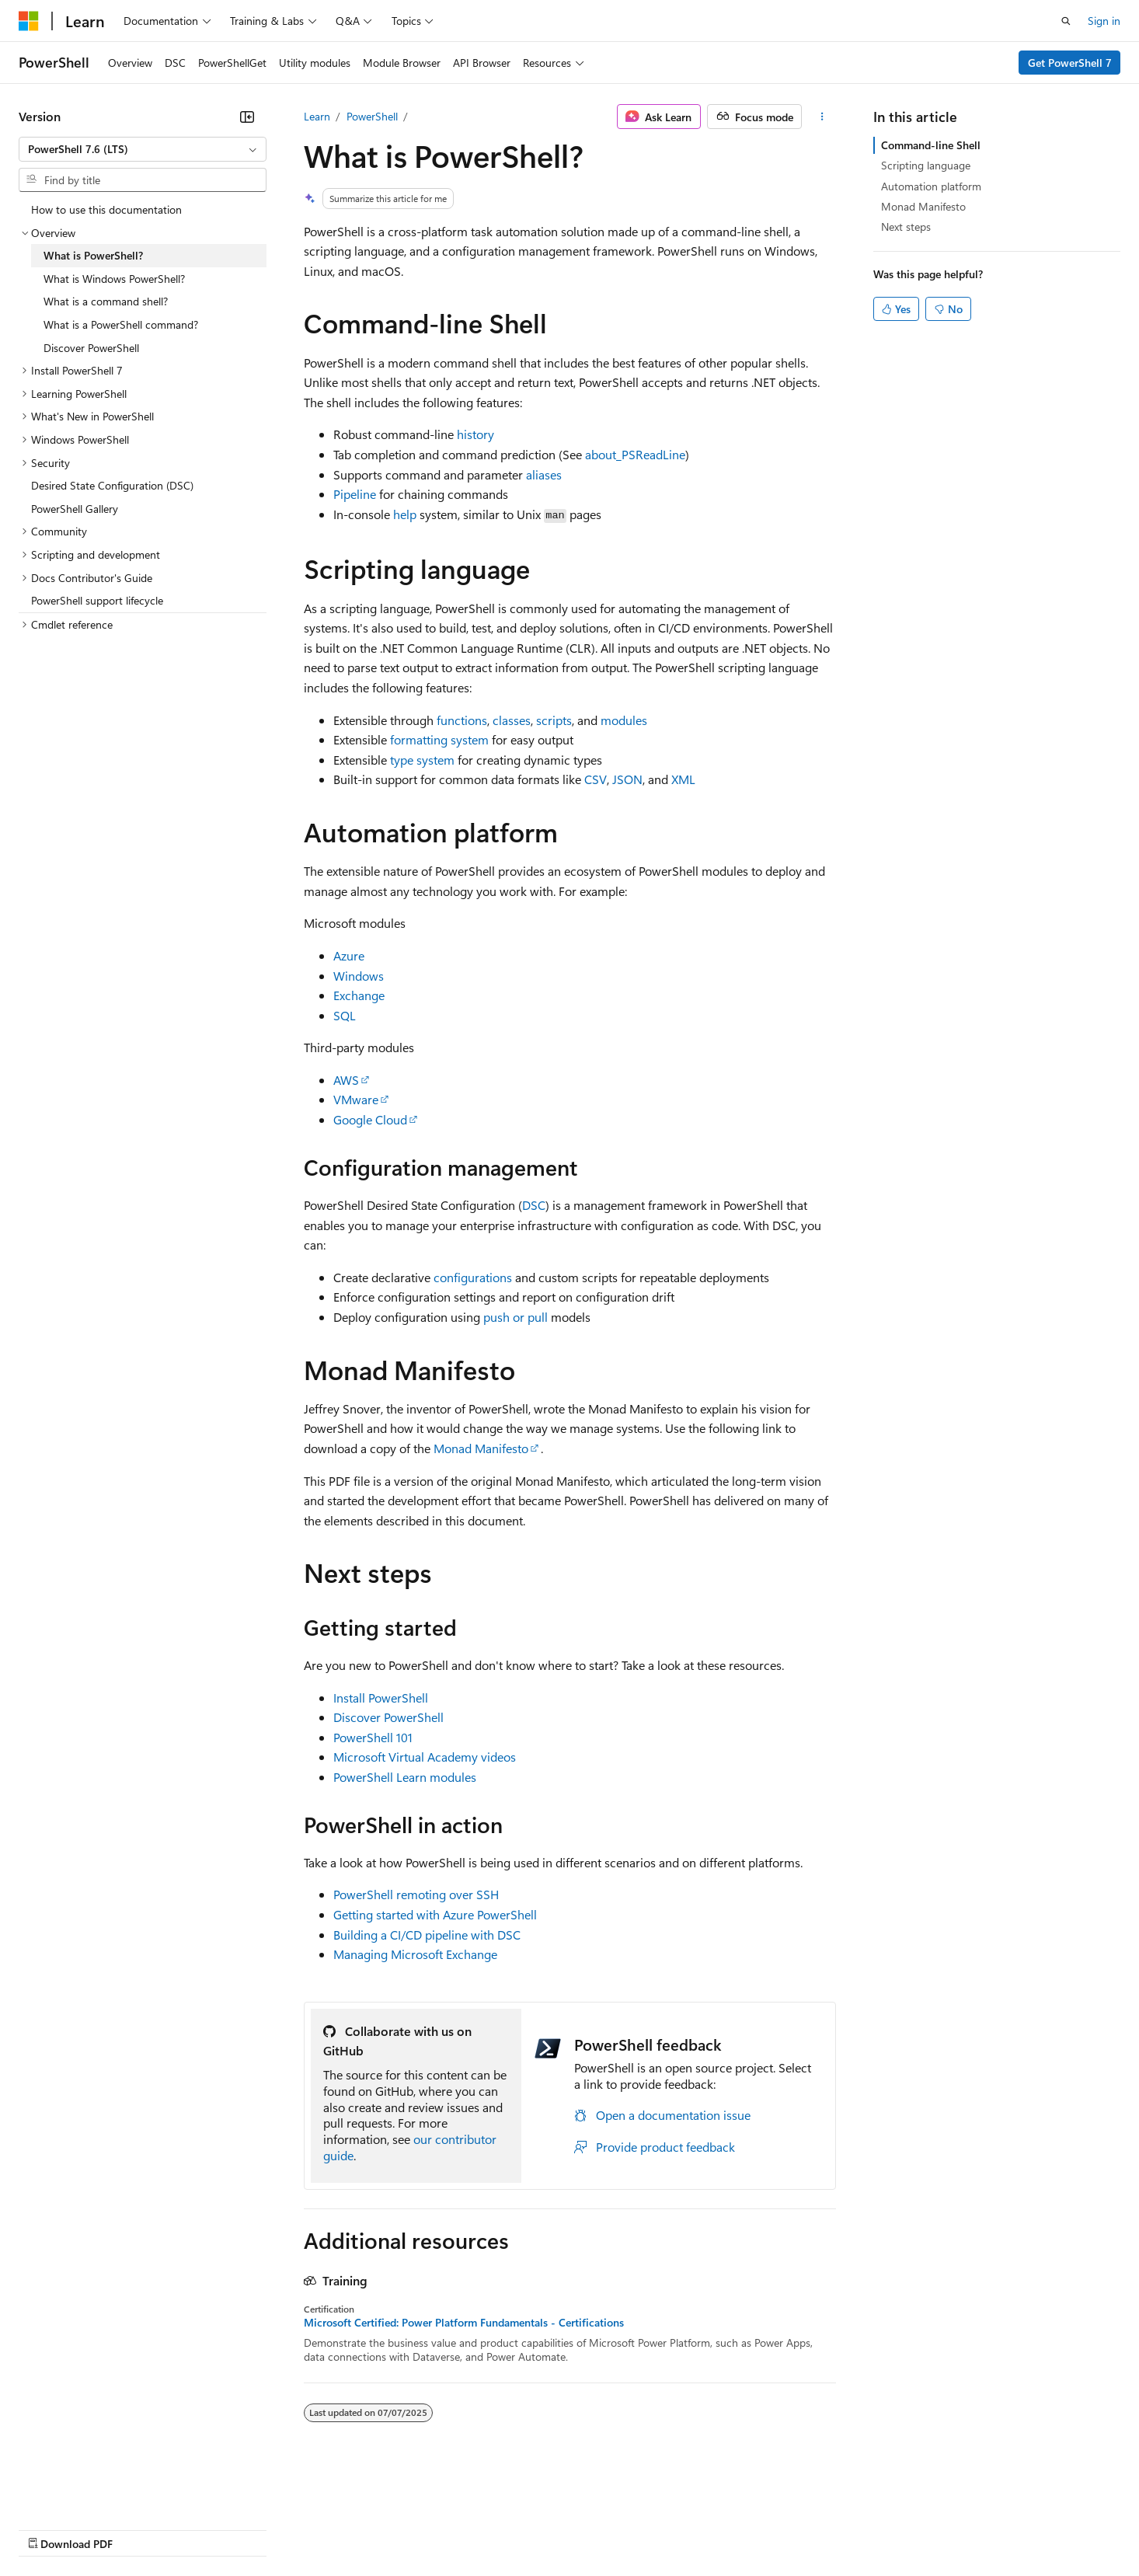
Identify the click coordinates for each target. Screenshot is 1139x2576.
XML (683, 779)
----------------------------------------
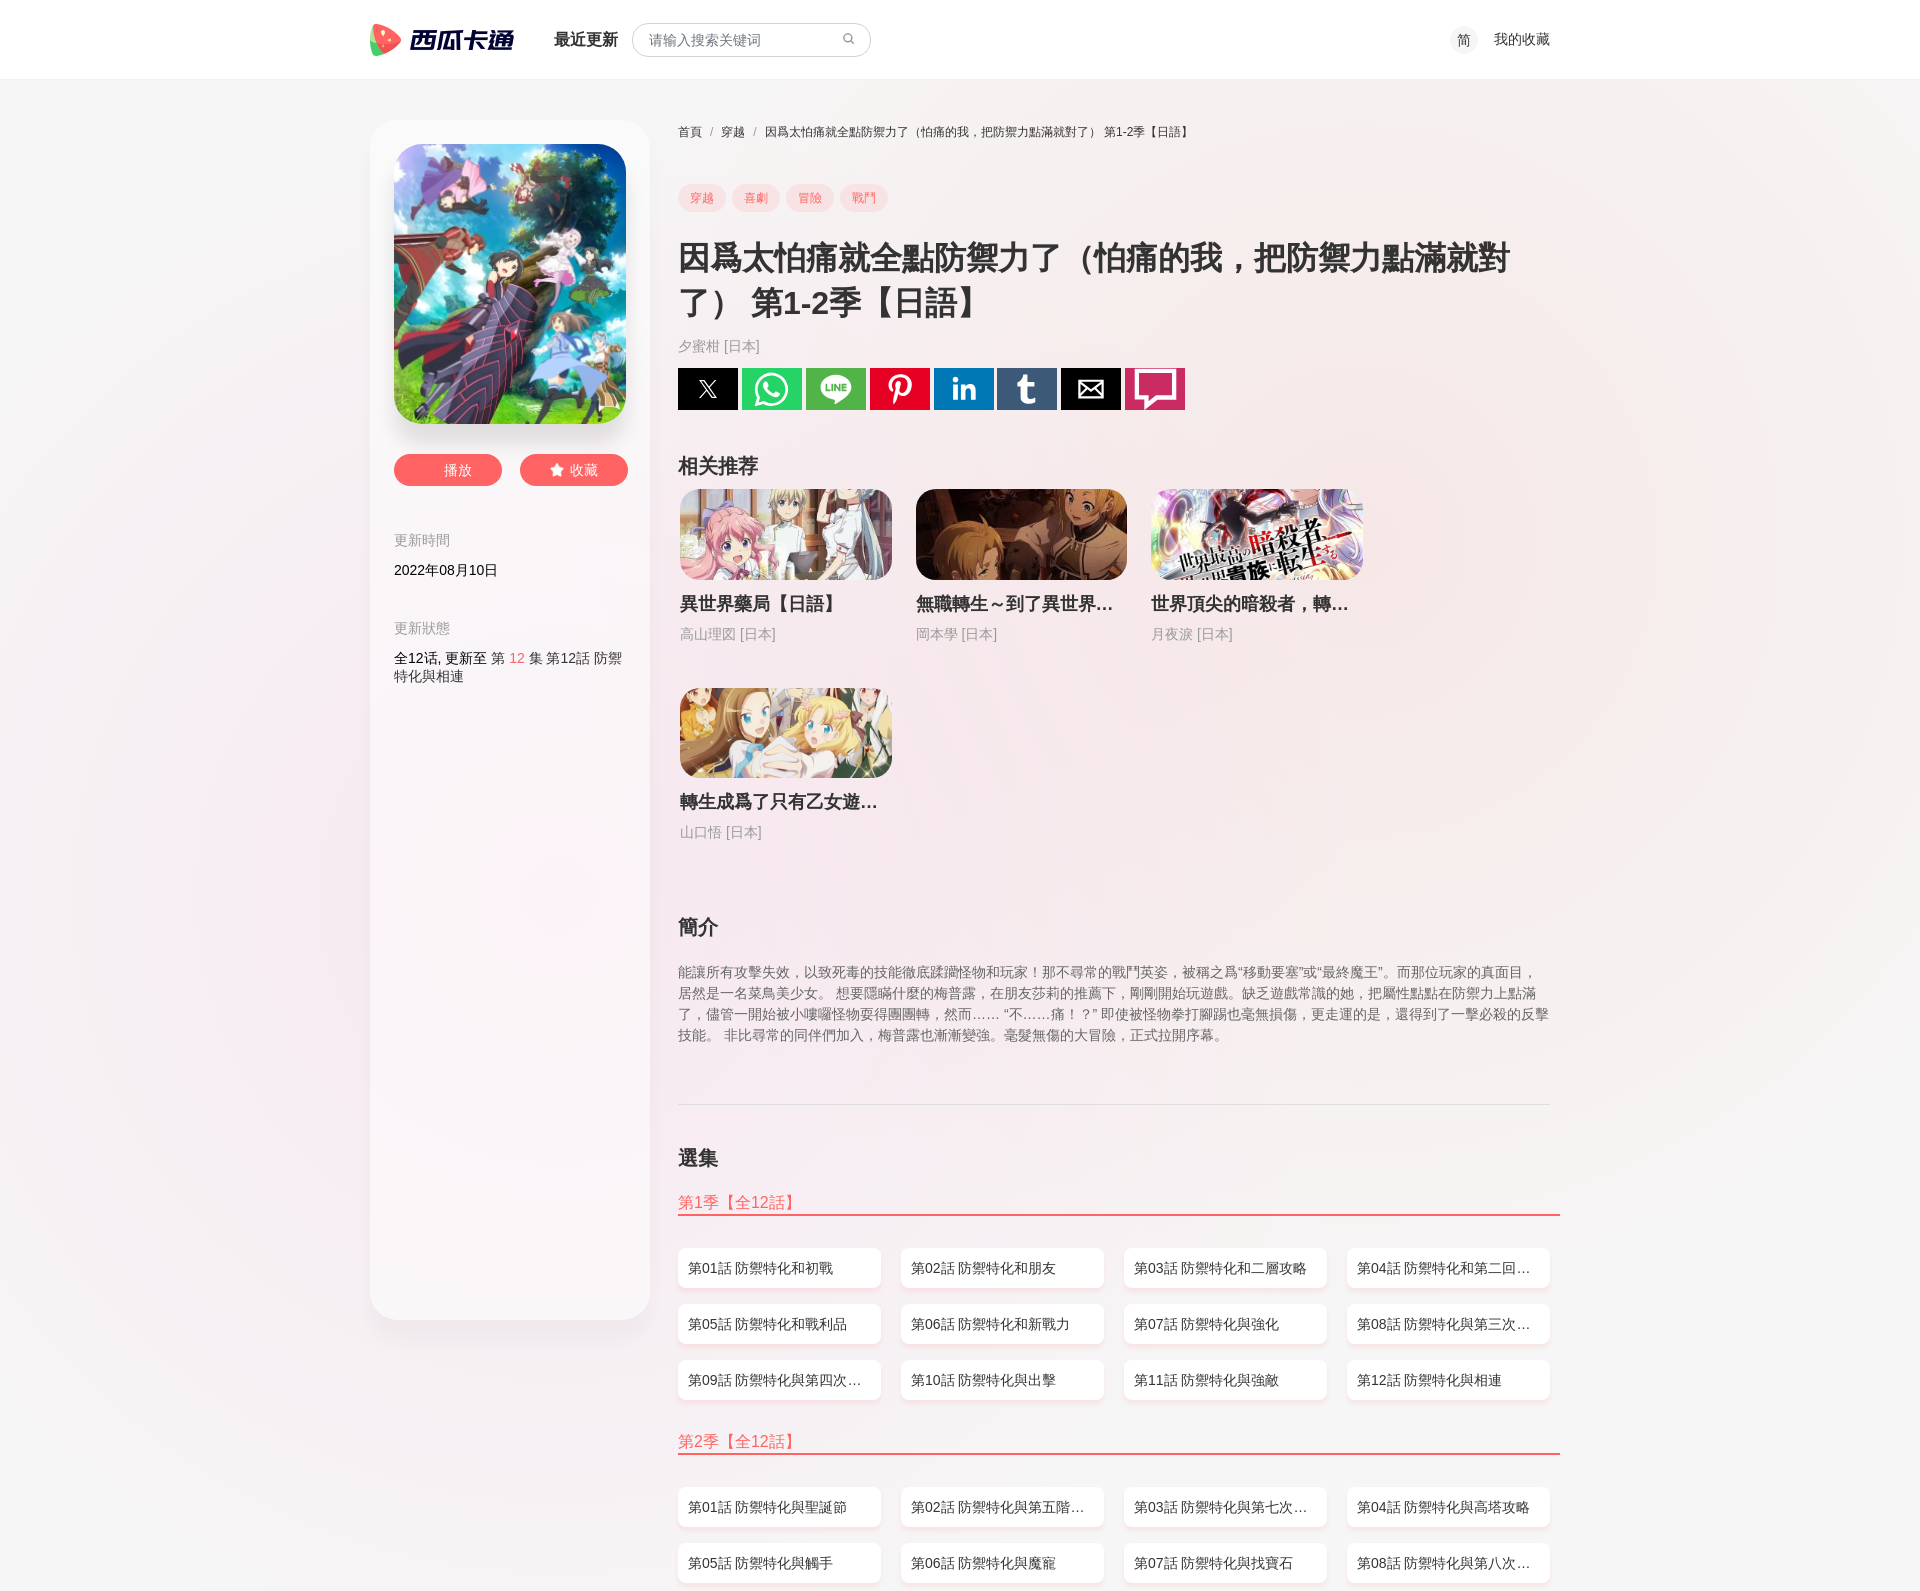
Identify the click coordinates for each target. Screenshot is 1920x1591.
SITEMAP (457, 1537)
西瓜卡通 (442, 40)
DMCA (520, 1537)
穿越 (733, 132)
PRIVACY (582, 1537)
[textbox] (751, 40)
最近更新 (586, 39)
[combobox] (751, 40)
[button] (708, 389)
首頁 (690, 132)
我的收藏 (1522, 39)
----------------------------------------
Action item>
Copy out every line from the material above where the string "Screenshot" turns up.

Expected answer>
Identify the click coordinates for each target. Screenshot is 1139x2576.
Identify the click coordinates for each target. Screenshot is 1920x1591.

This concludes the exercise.